▶ Task statement
Restate the data word for word and leave the images out.

[Saved data entries]
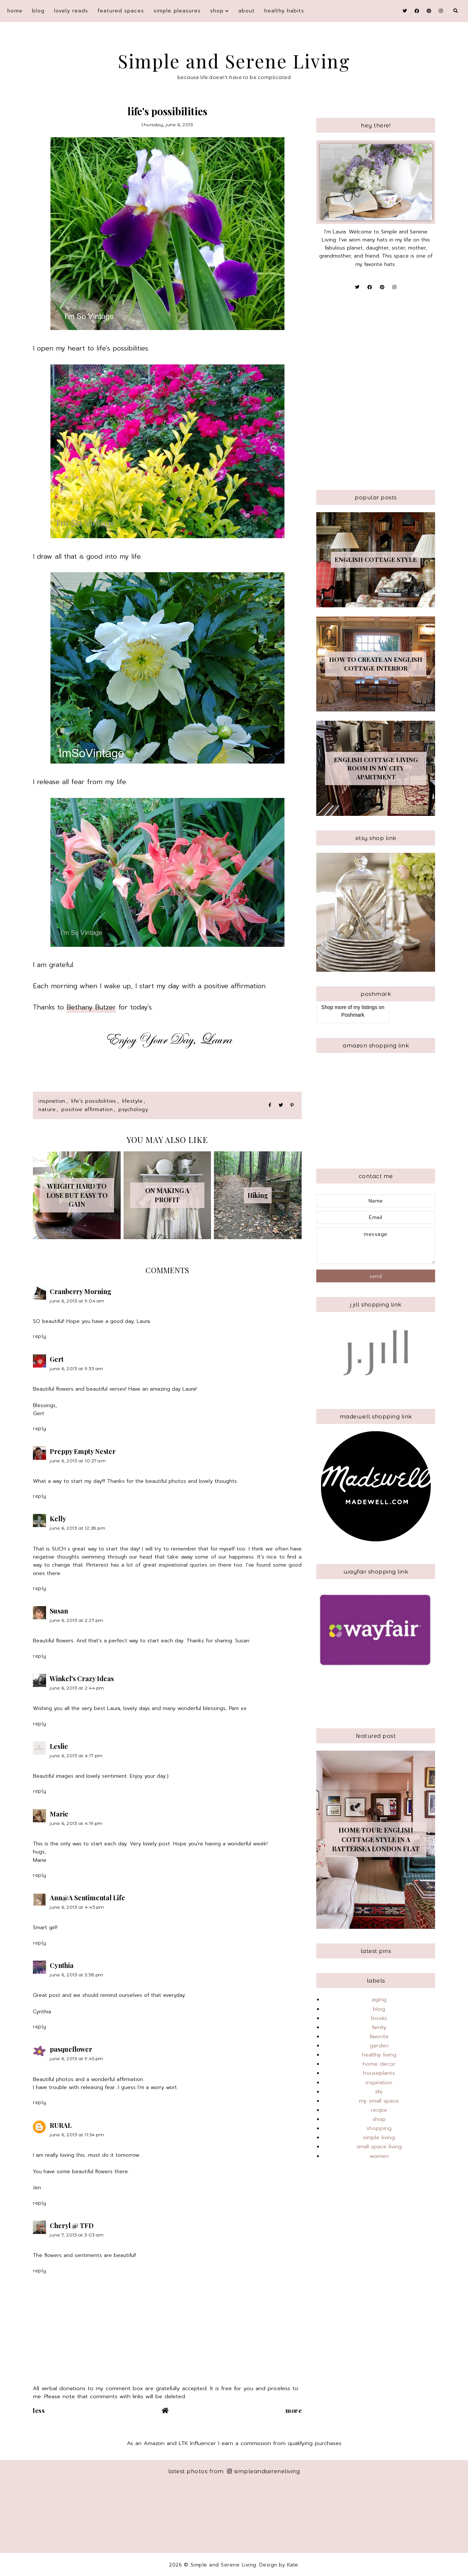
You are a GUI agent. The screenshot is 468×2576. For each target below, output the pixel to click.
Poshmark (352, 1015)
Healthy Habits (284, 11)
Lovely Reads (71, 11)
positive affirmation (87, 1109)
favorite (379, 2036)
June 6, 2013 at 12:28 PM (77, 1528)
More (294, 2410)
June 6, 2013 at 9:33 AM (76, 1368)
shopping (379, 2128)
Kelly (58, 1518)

▶ Response to the task
You are a GUI agent. The screenshot is 468×2576. For each target below, output the pixel to click.
Poshmark (352, 1015)
Healthy Habits (284, 11)
Lovely Reads (71, 11)
positive affirmation (87, 1109)
favorite (379, 2036)
June 6, 2013 at 12:28 PM (77, 1528)
More (294, 2410)
June 6, 2013 at 9:33 AM (76, 1368)
shopping (379, 2128)
Kelly (58, 1518)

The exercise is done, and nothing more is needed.